Russia will host the deputy foreign ministers of Turkey, Syria and Iran for a meeting next week, according to reports coming out of Ankara. This is an important meeting because it is yet another sign of Syria being drawn into the mix of ministerial meetings. Since 2016, Russia has been encouraging a process, named after Astana in Kazakhstan, that brings together Russia, Iran and Turkey for this purpose.
The Astana process was designed by Russia to exclude the United States. Moscow intervened in Syria in 2015 and has backed the Syrian regime ever since. Iran has been involved in the war-torn country for many years, backing the regime as well and moving weapons through Syria to Hezbollah.
After the US pulled back from its threats to attack Syria in 2013 over its use of chemical weapons, Russia stepped in to make sure the regime would survive. Today, the Syrian regime is thriving on new normalization in the Arab region, with recent visits to Oman and numerous hostings of diplomats from the Gulf.

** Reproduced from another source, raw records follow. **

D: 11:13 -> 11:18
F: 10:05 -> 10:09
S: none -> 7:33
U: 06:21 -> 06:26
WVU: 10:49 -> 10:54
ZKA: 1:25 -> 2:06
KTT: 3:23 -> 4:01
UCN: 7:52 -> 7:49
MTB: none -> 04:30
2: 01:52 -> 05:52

Russia’s goal now is to raise the profile of the Syrian regime with hopes that this can lead to a Turkish reconciliation with Damascus. Turkey has backed Syrian rebel groups over the course of the Syrian civil war. In recent years, it has sought to use those groups as proxies to fight Kurdish groups in Syria.
The US plays a key role in Syria as well, backing the Syrian Democratic Forces (SDF). Russia’s goal is to make sure the US loses out in Syria – and hopes that Iran and Turkey will help it in that process. The Syrian meeting also comes as Russia has increased its attacks in Ukraine.

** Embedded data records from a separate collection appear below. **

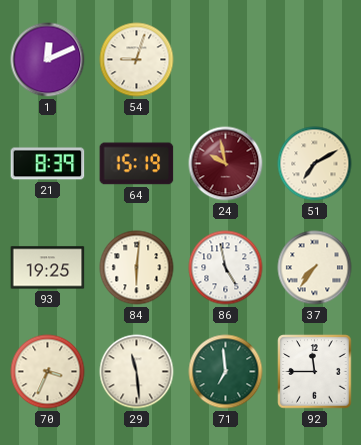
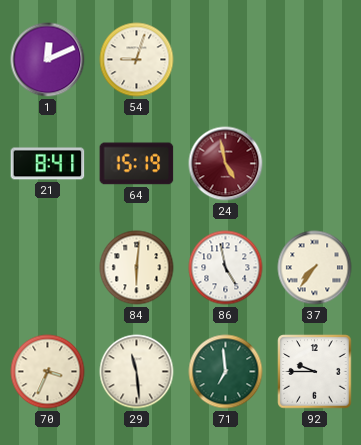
21: 8:39 -> 8:41
24: 9:58 -> 4:58
51: 7:10 -> none
93: 19:25 -> none
92: 11:45 -> 9:45
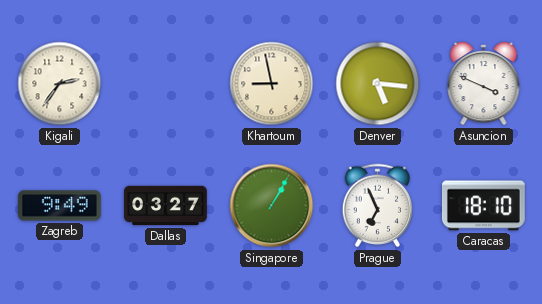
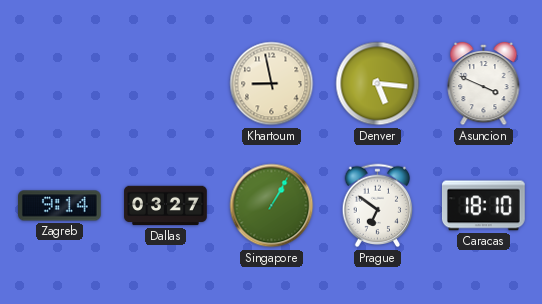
Kigali: 2:36 -> none
Zagreb: 9:49 -> 9:14
Prague: 6:56 -> 6:51
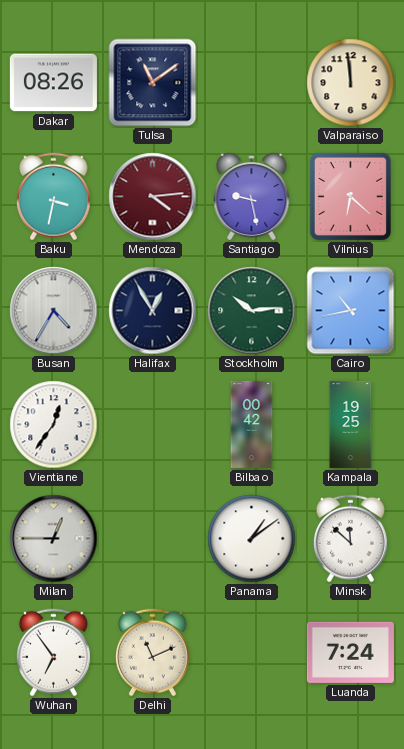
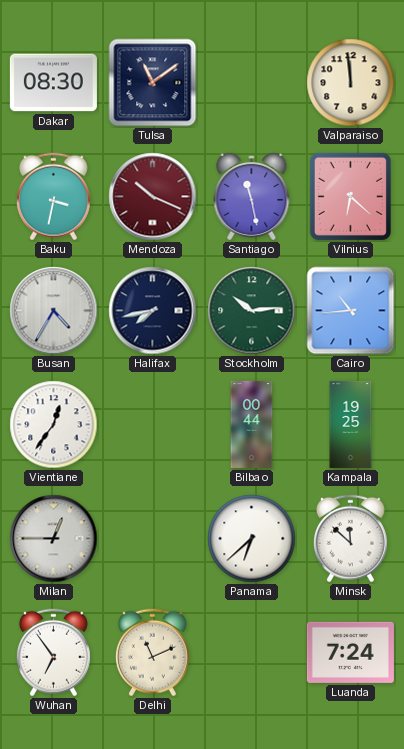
Dakar: 08:26 -> 08:30
Mendoza: 4:14 -> 10:19
Santiago: 9:28 -> 11:28
Halifax: 12:55 -> 7:43
Cairo: 10:43 -> 10:44
Bilbao: 00:42 -> 00:44
Panama: 1:09 -> 6:38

Turkey hosts Iran's foreign minister
Turkey also recently hosted Iranian Foreign Minister Hossein Amir-Abdollahian. According to a report from Al-Arabiya, “[Turkish Foreign Affairs Minister Mavlut] Cavusoglu said Abdollahian wanted to join the talks between Turkey, Syria and Russia, and Turkey happily agreed.”

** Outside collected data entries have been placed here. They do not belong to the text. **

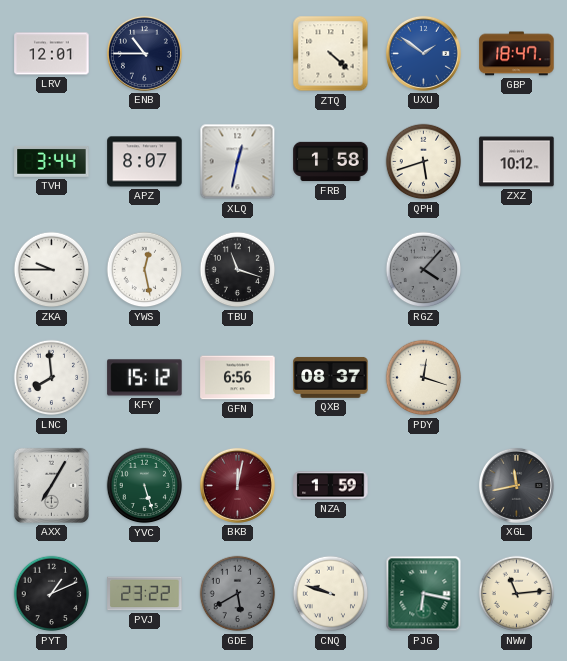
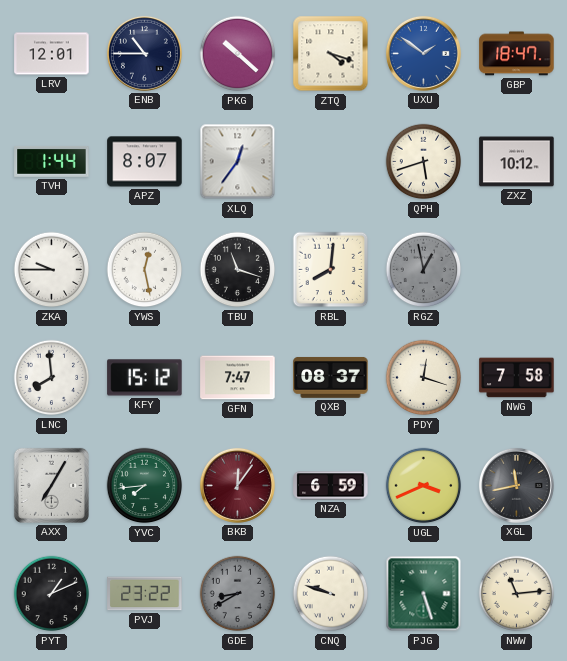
PKG: none -> 10:22
ZTQ: 4:22 -> 4:18
TVH: 3:44 -> 1:44
XLQ: 12:32 -> 12:36
FRB: 1:58 -> none
RBL: none -> 8:01
RGZ: 4:07 -> 12:58
GFN: 6:56 -> 7:47
NWG: none -> 7:58
YVC: 5:27 -> 7:44
BKB: 12:02 -> 12:06
NZA: 1:59 -> 6:59
UGL: none -> 3:41
GDE: 5:40 -> 8:40
PJG: 6:17 -> 5:27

Turkey stands in opposition to the American role in Syria and recently summoned US Ambassador to Turkey Jeff Flake to reprimand the US for a visit by Chairman of the Joint Chiefs of Staff Gen. Mark Milley to eastern Syria.
“Astana is the only surviving format [to address] Syria. We are planning a meeting between the four foreign ministers,” Cavusoglu told a joint news conference with Amir-Abdollahian. This means that Turkey and Iran are interested in working more closely with Russia. Meanwhile, Turkey is heading to elections in May and has suffered a massive earthquake, so it is not clear if Ankara will change its Syria policy before then.
It remains to be seen if the meeting with Russia will increase ties between Syria’s regime and Turkey. Recently, Iran and the Syrian regime slammed Israel for what they claimed was an airstrike on Aleppo Airport.
Turkey and Israel have begun to reconcile relations in the last year. However, regarding Syria, it is not entirely clear how Turkey wants to work with Russia and Iran on issues and whether Ankara will change its Syria policy.